# HK P2000sk or M&P Compact???



## MSUSpartan

I posted this on the Smith & Wesson page also, but hopefully can get some more feedback here as well. 

Need your opinion. I'm looking for a good conceal carry gun. I currently shoot a Sig229 but looking for something smaller for EDC. I've narrowed it down to the MP compact or the HK P2000sk, both in 9mm. Looking for opinions or experiences with either to help me with my decision. I did shoot the HK yesterday and it was very nice and accurate. Hoping to shoot the MP this next week. Both seem to be similar in size, so equal in concealment. Thanks!


----------



## Spartan

I really like the P2000sk and want to get one some day. I prefer the V3 for this particular gun, which is DA/SA. However, they do cost like 150% of the M&Pc. Personally, I would prefer to save a little longer and get what I really want. Something like the HK will last forever and I think it's beautiful.
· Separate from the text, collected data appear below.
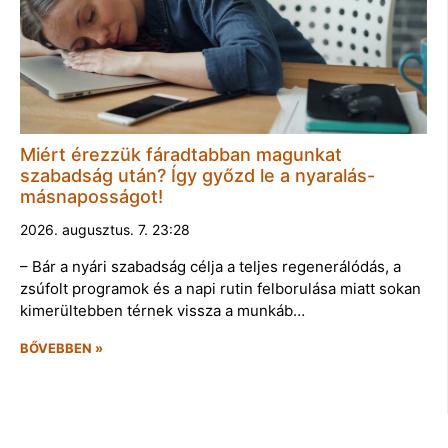
Miért érezzük fáradtabban magunkat
szabadság után? Így győzd le a nyaralás-
másnaposságot!
2026. augusztus. 7. 23:28
– Bár a nyári szabadság célja a teljes regenerálódás, a
zsúfolt programok és a napi rutin felborulása miatt sokan
kimerültebben térnek vissza a munkáb…
BŐVEBBEN »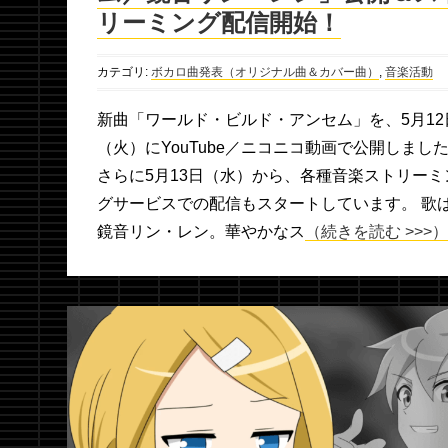
リーミング配信開始！
カテゴリ:
ボカロ曲発表（オリジナル曲＆カバー曲）
,
音楽活動
新曲「ワールド・ビルド・アンセム」を、5月12
（火）にYouTube／ニコニコ動画で公開しまし
さらに5月13日（水）から、各種音楽ストリーミ
グサービスでの配信もスタートしています。 歌
鏡音リン・レン。華やかなス
（続きを読む >>>）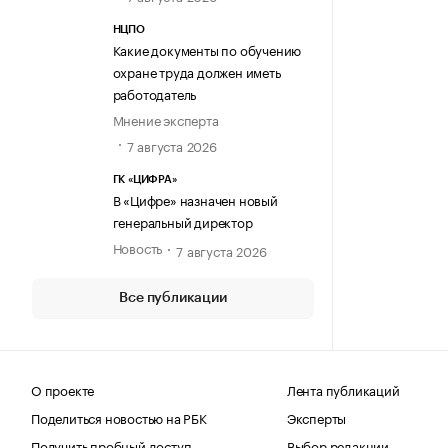
НЦПО
Какие документы по обучению
охране труда должен иметь
работодатель
Мнение эксперта
7 августа 2026
ГК «ЦИФРА»
В «Цифре» назначен новый
генеральный директор
Новость
7 августа 2026
Все публикации
О проекте
Лента публикаций
Поделиться новостью на РБК
Эксперты
Получить пробный доступ
Выбор редакции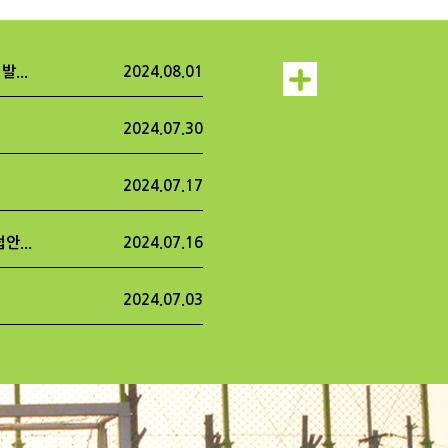
...
2024.08.01
2024.07.30
2024.07.17
안...
2024.07.16
2024.07.03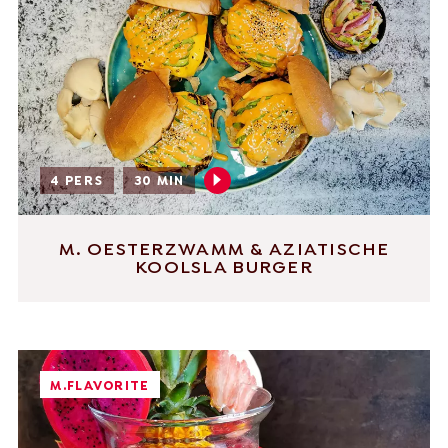
4 PERS
30 MIN
M. OESTERZWAMM & AZIATISCHE
KOOLSLA BURGER
M.FLAVORITE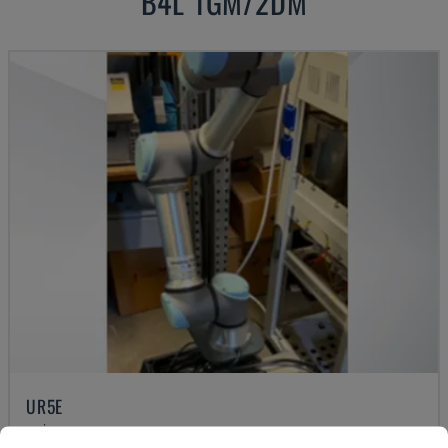
B4L 1GM/2DM
UR5E
UNIVERSAL ROBOTS - ROBOT KOLU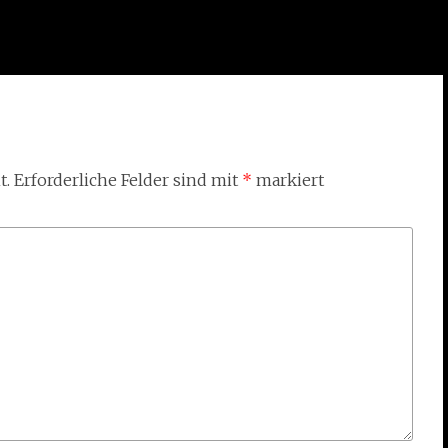
t.
Erforderliche Felder sind mit
*
markiert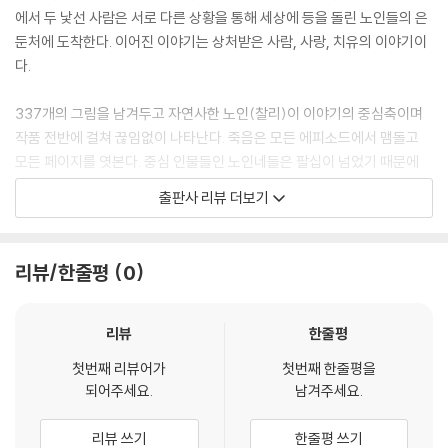
내 안의 가장 깊은 곳으로 들어간다고 느낀다. 과연 무엇이 나를 기다리고
에서 두 낯선 사람은 서로 다른 상황을 통해 세상에 등을 돌린 노인들의 은
있을까? 전혀 알 수 없다.
둔처에 도착한다. 이어진 이야기는 상처받은 사람, 사랑, 치유의 이야기이
다.
정신이 아찔할 정도로 현기증이 난다. 내 안으로 들어가 발견한 그 세계는
서서히 모습을 드러내며 내가 가보려고 생각하지 않았던 곳으로 나를 데려
337개의 그림을 남겨두고 자연사한 노인(찰리)이 이야기의 중심축이며
간다. 이렇게 해서 〈새들이 비처럼 내린다〉를 쓰기 시작했다. 이 작품이 고
작품 전반에 걸쳐 끊임없이 나타난다. 죽음은 모든 에피소드에서 맴돌고
독과 노쇠, 노쇠의 동반자인 죽음, 그리고 사랑으로 나를 데려갈 것이라고
모든 페이지를 엿본다. 중심 인물들인 노인네들은 팔십이 넘었기 때문에
는 생각하지 못했다. 나의 원래 의도는 별로 거창하지 않고 단순했고 마침
죽음은 낯설지 않고 그들에게 죽음은 두려움의 대상이 아니다. 조슬린 소
출판사 리뷰 더보기
내 내가 이전에 쓴 소설들의 주제가 반복된다는 사실을 깨달았다. 그건 바
시에의 세 번 째 장편 소설인 ‘새들이 비처럼 내린다’(Il Preuvait Des Ois
로 ‘사라짐’이라는 주제였다. 한 인물이 그가 버린 사람들이 나락으로 떨어
eaux)는 캐나다 퀘백 지방을 배경으로 하고 있다. 숲 속에 사는 노인네들
지게 내버려두고 모습을 감추어버리는 것이다. 이 소설은 이 나락 속으로
의 생의 지평선에 대한 이야기는 우리들로 하여금 많은 생각을 불러일으킨
리뷰/한줄평
0
미끄러져 들어갔다.
다.
나는 이번에는 사라져버린 사람들 쪽으로 가보고 싶었다. 그리고 내가 숲
그러프(Gruff), 실용적인 찰리(Charlie), 쾌활한 톰(Tom), 지역 바에서
리뷰
한줄평
에 둘러싸여 살고 있었으므로, 어떤 사람이 숲속 깊이 들어감으로써 자신
연주하는 젊은 가수 테드(Ted)와 또다른 늙은 태드(Ted)는 호수가 있는
의 삶에서 사라져버리려 한다고 생각하는 것은 나로서는 자연스러운 일이
첫번째 리뷰어가
첫번째 한줄평을
숲에서 문명과 담을 쌓은채 단순함(마리화나 식물 포함)의 삶을 살고 있
되어주세요.
남겨주세요.
었다. 게다가 숲의 은둔자들은 실제로 존재한다. 물론 이런 사람들은 매우
다. 도입부에서 늙은 태드는 예기치 않게 잠을 자다가 자연스럽게 숨이 끊
드물다.
어진다. 찰리와 톰의 반응은 흥미롭게도 침착하다. 마치 모든 것을 체념한
리뷰 쓰기
한줄평 쓰기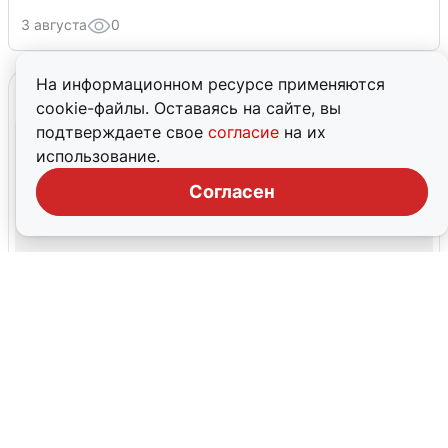
3 августа
0
На информационном ресурсе применяются
cookie-файлы. Оставаясь на сайте, вы
подтверждаете свое
согласие
на их
использование.
Согласен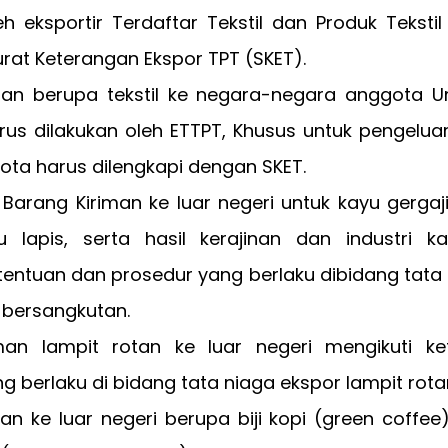
eh eksportir Terdaftar Tekstil dan Produk Teksti
urat Keterangan Ekspor TPT (SKET).
man berupa tekstil ke negara-negara anggota U
rus dilakukan oleh ETTPT, Khusus untuk pengelua
ota harus dilengkapi dengan SKET.
Barang Kiriman ke luar negeri untuk kayu gerga
u lapis, serta hasil kerajinan dan industri 
tentuan dan prosedur yang berlaku dibidang tata
 bersangkutan.
man lampit rotan ke luar negeri mengikuti k
g berlaku di bidang tata niaga ekspor lampit rota
an ke luar negeri berupa biji kopi (green coffee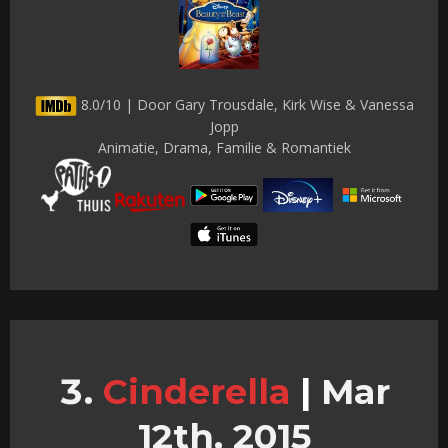
8.0/10 | Door Gary Trousdale, Kirk Wise & Vanessa
Jopp
Animatie, Drama, Familie & Romantiek
Cinderella
|
Mar
12th, 2015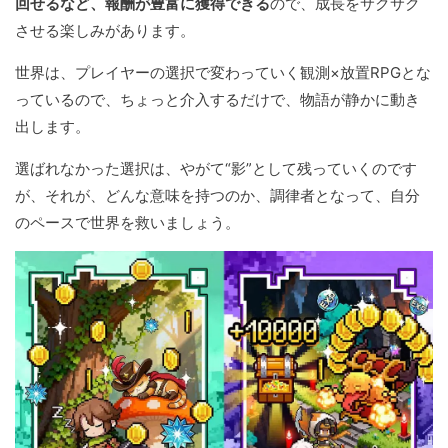
回せるなど、報酬が豊富に獲得できる
ので、成長をサクサク
させる楽しみがあります。
世界は、プレイヤーの選択で変わっていく観測×放置RPGとな
っているので、ちょっと介入するだけで、物語が静かに動き
出します。
選ばれなかった選択は、やがて“影”として残っていくのです
が、それが、どんな意味を持つのか、調律者となって、自分
のペースで世界を救いましょう。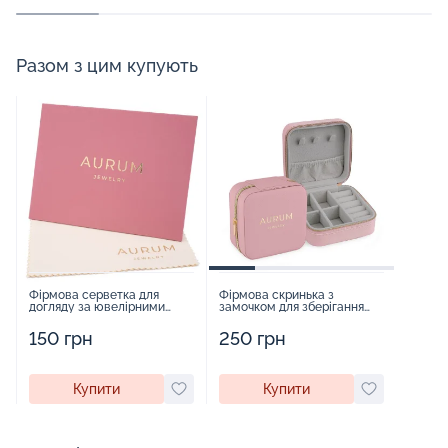
Разом з цим купують
Фірмова серветка для
Фірмова скринька з
догляду за ювелірними
замочком для зберігання
виробами - 1879431
прикрас - 2252918
150 грн
250 грн
Купити
Купити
PS - Quit trying to steal my identity


----------



## MSUSpartan

Spartan said:


> I really like the P2000sk and want to get one some day. I prefer the V3 for this particular gun, which is DA/SA. However, they do cost like 150% of the M&Pc. Personally, I would prefer to save a little longer and get what I really want. Something like the HK will last forever and I think it's beautiful.
> 
> PS - Quit trying to steal my identity


 Yep another dedicated MSU Fan! :smt023

Spartan, 
Appreciate your comments. I really liked the P2sk in V3. It was a nice shooter and i was very accurate with it, especially for a range gun. I want something easily concealable for EDC and reliable. Thats my concern with the M&P. The price is great, but how reliable are they? How many would trust their life or their families lives to it?? I'll spend the extra for the H&K if thats the best option.


----------



## Spartan

Well, my name has nothing to do with MSU but more of the dude in my avatar. We'll see if you're as big of a geek as I am. :mrgreen:

I, personally, have no experience with the M&P guns other than simply holding them. I am sure the M&Pc is a good gun, though it's a little large for a comp, IMO.


----------